Scenarios where XML is not appropriate for localization:

  • When it is poorly formed.
  • When there is translatable content in the attributes.
  • When there is not enough metadata to distinguish the different segments.
  • When there is HTML content in the CDATA section.
  • When there are bad implementations of other standards, such as XLIFF.

XML Parsing

To correctly translate an XML file, it must be well parsed.

When parsing, you should consider:

  • Which elements and attributes are translatable/untranslatable.
  • Structural elements, like tags, which can break a segment.
  • Elements that have pre-formatted content, such as white spaces.
  • Any other element that must be parsed with other specific rules (ex: script section).

When you should consider writing a customer parser:

  • When tags in the CDATA section are counted as translatable and shown in the editor.
  • When specific elements are not translatable and are meant to be excluded.
  • When a generic parser doesn’t adjust to the XML you throw at it. So, there will be no contextual information for the segments. Is it a list? A paragraph? An item? Writing a custom parser allows you to differentiate this.
  • When length restrictions are needed.
  • When the validity of XML cannot be assured.

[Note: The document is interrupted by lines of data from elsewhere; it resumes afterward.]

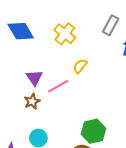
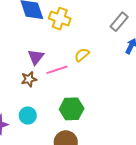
yellow cross: (65, 34) -> (60, 19), moved, turned -30
green hexagon: (93, 131) -> (72, 109), moved

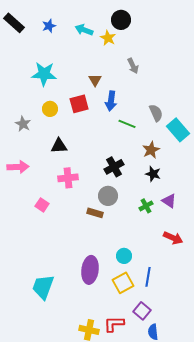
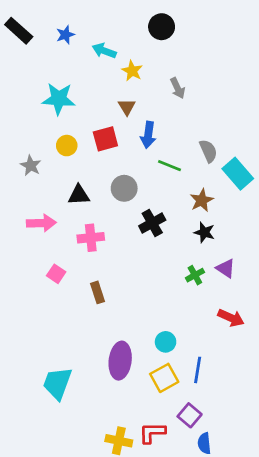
cyan arrow: (84, 30) -> (104, 51), moved
yellow star: (108, 38) -> (132, 71), moved
pink arrow: (18, 167) -> (41, 223), moved
gray circle: (108, 196) -> (124, 188), moved
brown rectangle: (95, 213) -> (97, 292), moved, turned 56

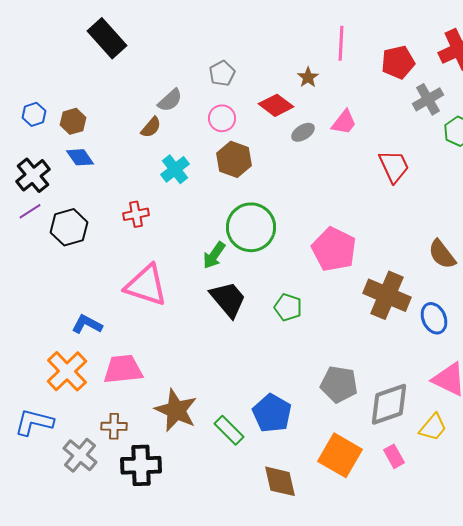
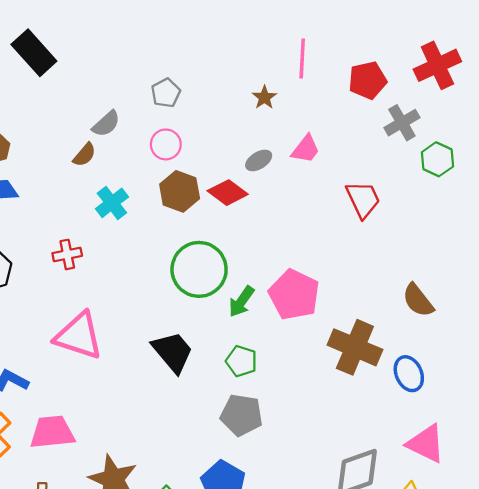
red diamond: (276, 105) -> (228, 193), moved
green arrow: (214, 255) -> (241, 301), moved
gray pentagon: (339, 384) -> (241, 415), moved

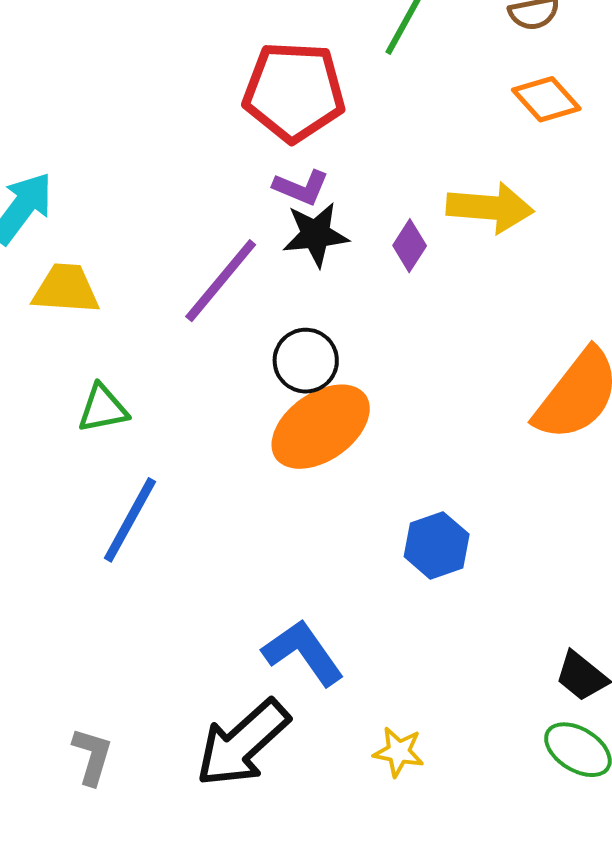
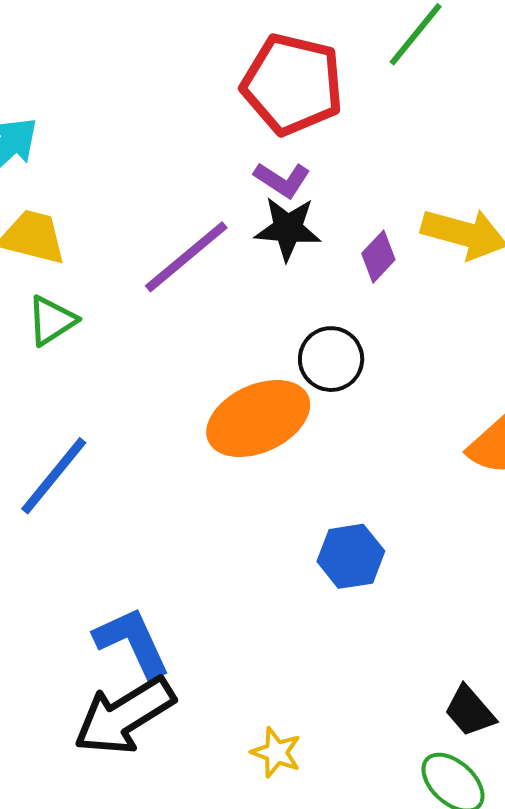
black circle: (306, 361) -> (331, 359), moved
green triangle: (103, 409) -> (52, 321), moved, turned -32
blue L-shape: (303, 653) -> (132, 642), moved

Some CAT tools such as Trados Studio come with a generic file type called “AnyXML”. Although this file type is suitable most of the time, it is recommended to tweak it or create a new one if your source file is not displaying properly.

Summary

When conducting a software globalization project you will need to work with XLIFF files, which are XML files containing a collection of translation units. In this blog, we covered which rules must be followed when working with XML files, the benefits of XML files and what role they play in software localization.

Whether you are localizing a mobile application into Arabic or complex security applications into Spanish, it is vital to work with a development team familiar with software internationalization who can localize, test and publish language versions of your software.